After Amarin lost U.S. patent protections for its sole drug Vascepa, the company embarked on cost cuts and shifted to a digital-first marketing strategy. Now, the company aims to "stabilize" U.S. sales and grow its presence in Europe, execs said Wednesday.
Amarin posted $94.6 million in first-quarter sales, a 33% plunge from the same period last year. U.S. sales made up the vast majority of the company's haul, and, in that market, Amarin's cardio drug started facing a third generic entrant in the first quarter of 2022. Speaking Wednesday, Amarin execs noted that the increase in generic competition meant lower volumes and lower prices for the company's product.
Vescepa won its original FDA approval in 2012 to reduce triglyceride levels in adults with severe hypertriglyceridemia. Then in 2019, Amarin won its coveted label expansion to include high-risk patients with persistent cardiovascular risks.
The med got off to a strong start in that launch, raking in $598 million in 2020, a 40% jump from the year before. But in late 2020, Hikma’s generic entered the market after Amarin lost its patent appeal.
The generic competition prompted Amarin to change its strategy for Vescepa. The new strategy, dubbed “Go-to-Market,” relies on digital channels to boost prescriptions and expand Amarin's network of practitioners.
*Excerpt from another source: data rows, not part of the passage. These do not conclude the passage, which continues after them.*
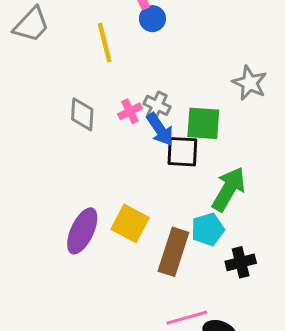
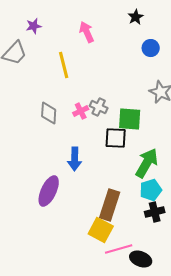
blue circle: (152, 19) -> (151, 48), moved
blue arrow: (160, 129) -> (75, 159), moved, turned 35
yellow square: (130, 223) -> (101, 230), moved
cyan pentagon: (208, 229) -> (151, 190), moved

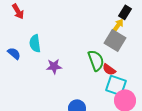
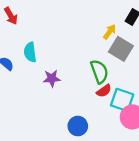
yellow arrow: (118, 25) -> (110, 32), moved
red semicircle: (109, 69) -> (104, 91), moved, turned -72

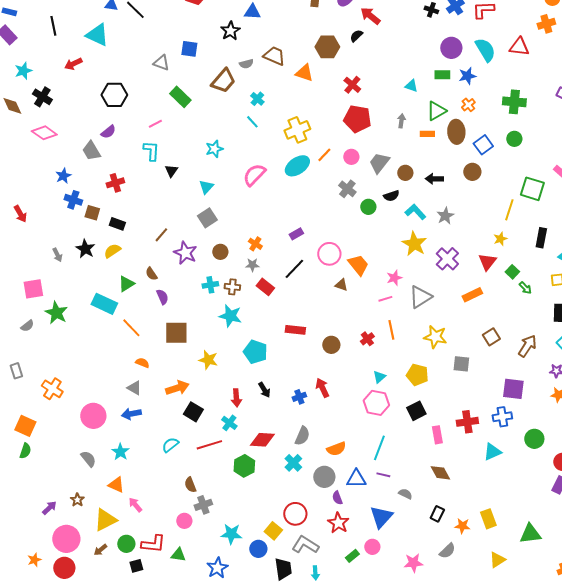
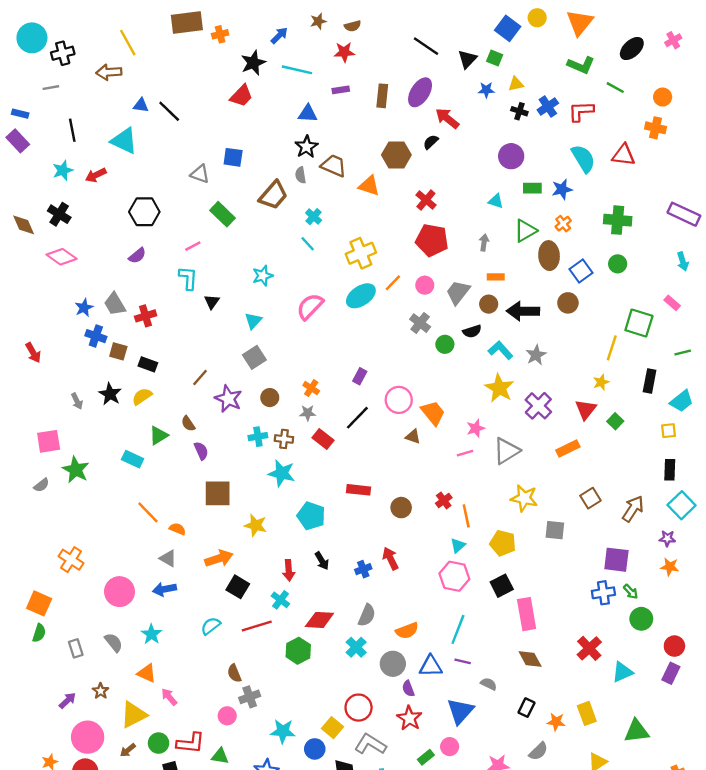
orange cross: (546, 24) -> (655, 128), turned 30
black star: (230, 31) -> (306, 147), moved
purple circle: (451, 48) -> (511, 156), moved
gray semicircle: (246, 64) -> (301, 175), turned 96
cyan star: (23, 71) -> (63, 170), moved
orange rectangle: (427, 134) -> (496, 277), moved
gray trapezoid: (91, 151) -> (115, 304), moved
black arrow: (434, 179) -> (523, 311), size x1.5
purple rectangle: (296, 234) -> (360, 376), turned -32
green arrow: (525, 288) -> (631, 592), moved
cyan rectangle: (104, 304) -> (133, 459), size x0.7
orange line: (131, 328) -> (148, 512), moved
orange line: (391, 330) -> (466, 516), moved
gray rectangle: (16, 371) -> (76, 648), moved
red cross: (467, 422) -> (589, 648), moved, turned -35
pink rectangle: (437, 435) -> (527, 614), size x1.5
cyan triangle: (492, 452) -> (622, 672), moved

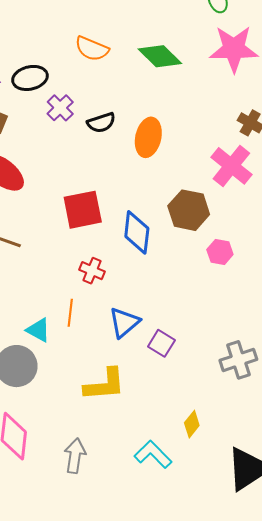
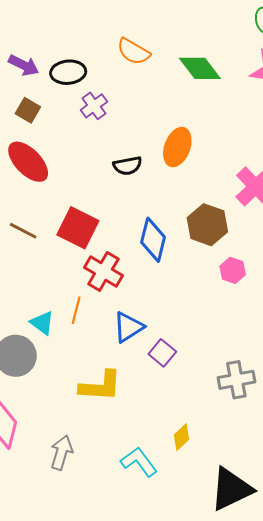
black semicircle: (101, 123) -> (127, 166), moved
red square: (83, 210) -> (78, 228), moved, turned 30
red cross: (92, 271) -> (103, 271), size x1.5

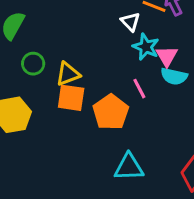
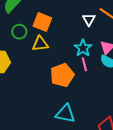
cyan star: (146, 47) -> (83, 48), moved
orange square: (71, 98) -> (42, 22), moved

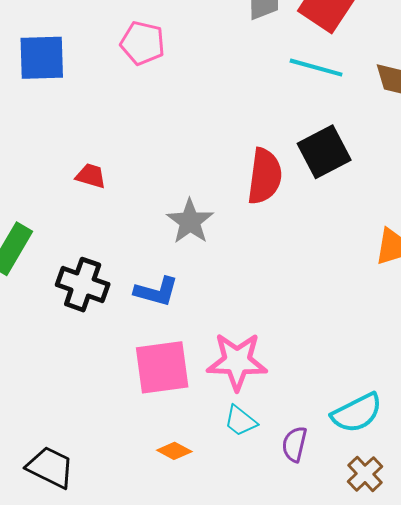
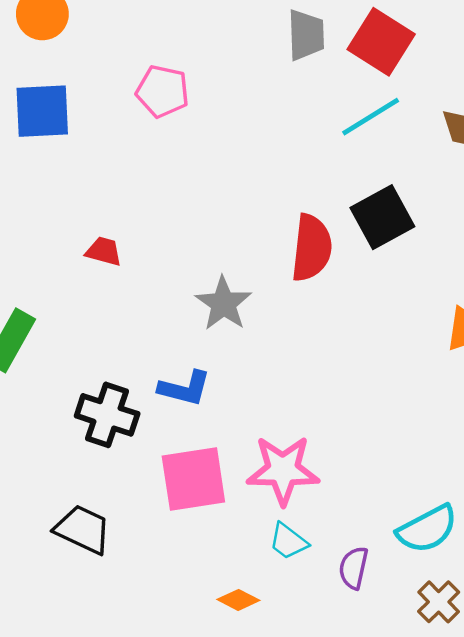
cyan line: (316, 68) -> (371, 117), turned -46
black cross: (83, 285) -> (107, 415), moved
orange diamond: (174, 451) -> (238, 600), moved
black trapezoid: (50, 467) -> (83, 529), moved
The digital marketing shift led the company to cut more than 400 of its sales reps, shrinking its sales team from 750 people to 300.
“With the U.S. sales, our number one objective is to stabilize,” President and CEO Karim Mikhail said on a Wednesday conference call. “You cannot go back to growth unless you stabilize.”
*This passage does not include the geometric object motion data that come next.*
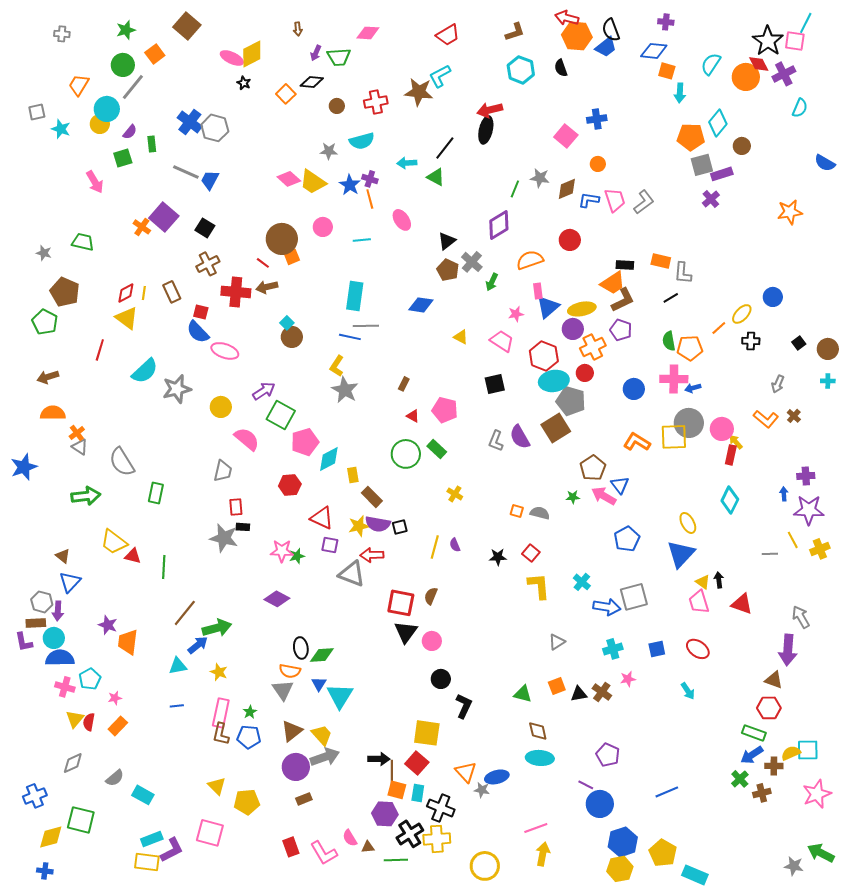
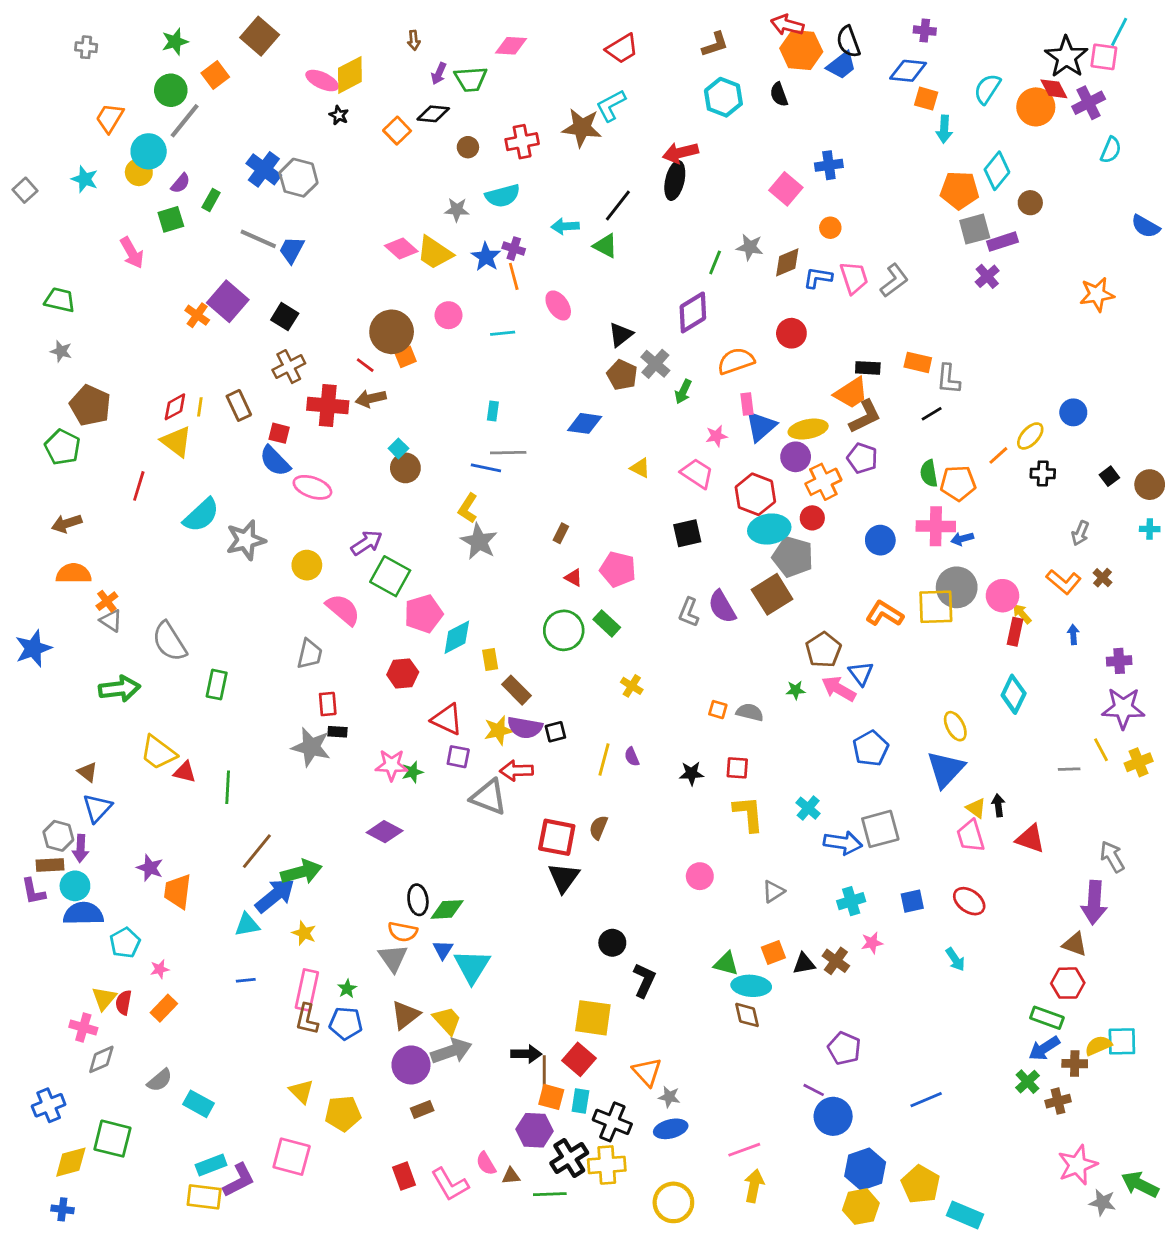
gray square: (37, 112) -> (25, 190), moved, turned -30
green rectangle: (152, 144) -> (211, 200), turned 35
green trapezoid: (83, 242) -> (60, 300), moved
cyan rectangle: (355, 296) -> (493, 411), size x0.5
blue arrow: (784, 494) -> (1073, 635), moved
red square: (531, 553) -> (737, 768), turned -36
pink circle: (432, 641) -> (700, 876), moved
blue arrow: (198, 645) -> (275, 896), size x1.4
pink cross: (65, 687) -> (83, 1027), moved
cyan ellipse: (540, 758) -> (751, 986), moved
blue ellipse: (497, 777) -> (671, 1129), moved
pink star: (817, 794) -> (1077, 1165), moved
Further, the company quickly shifted to focus on the European market.
There, the company scored its first national reimbursement decision in the first quarter. After a blessing from regulators in Sweden, the company is planning to ramp up commercial activities in the Nordic country.
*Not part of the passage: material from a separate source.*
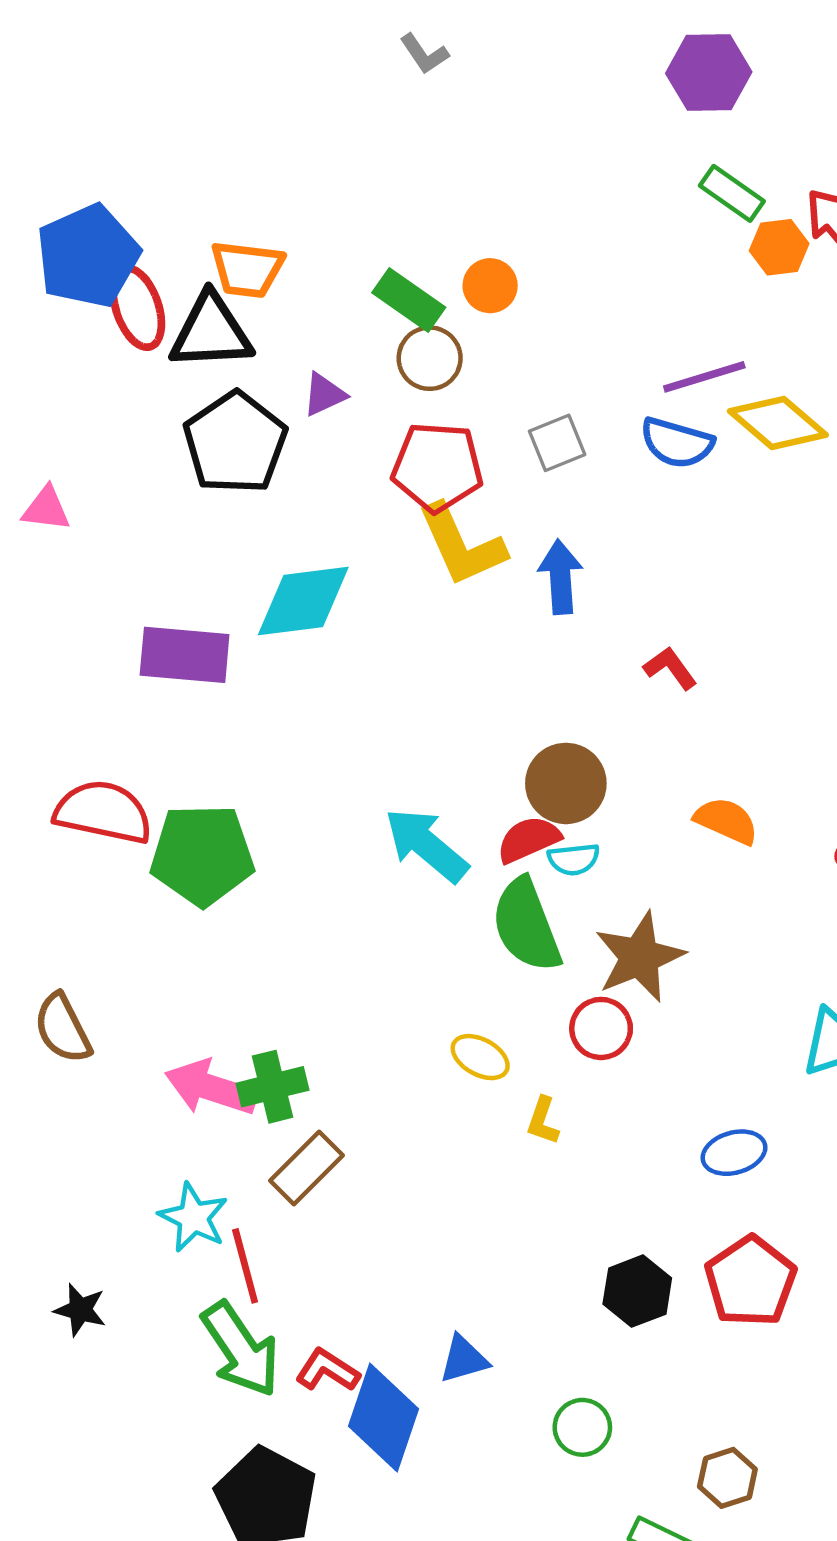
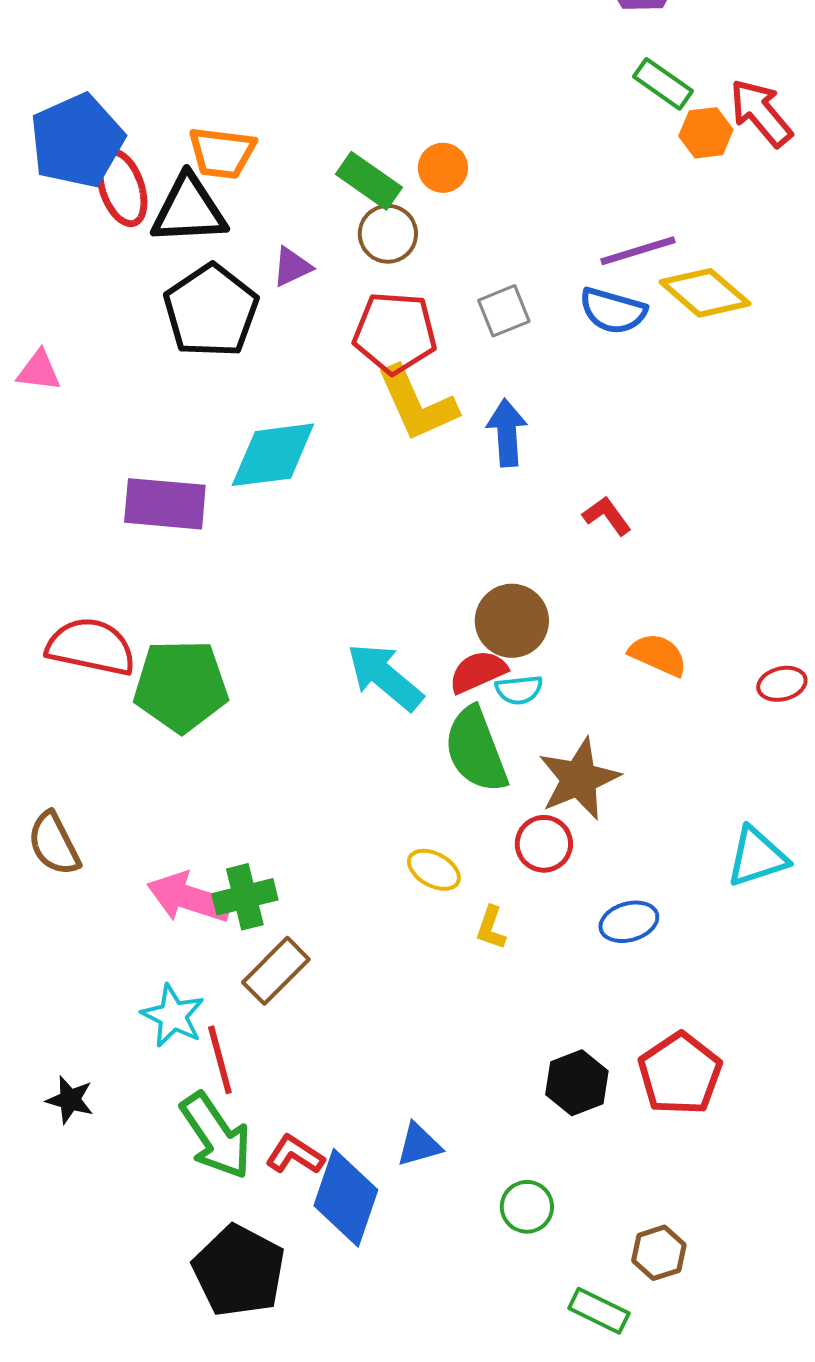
blue ellipse: (734, 1153) -> (629, 922), moved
Meanwhile, the company is working to secure reimbursement in the U.K., and it's on the market with a temporary reimbursement in Germany.
Beyond Europe, Amarin is pressing ahead with regulatory efforts in other countries such as Australia, New Zealand and Israel. The company plans to file for approval Vascepa in around 20 more countries.
“At this point in time, we are focusing in Europe on getting the best price and reimbursement, because that’s the right foundation,” Mikhail said, adding later that the company “has a plan for every quarter.”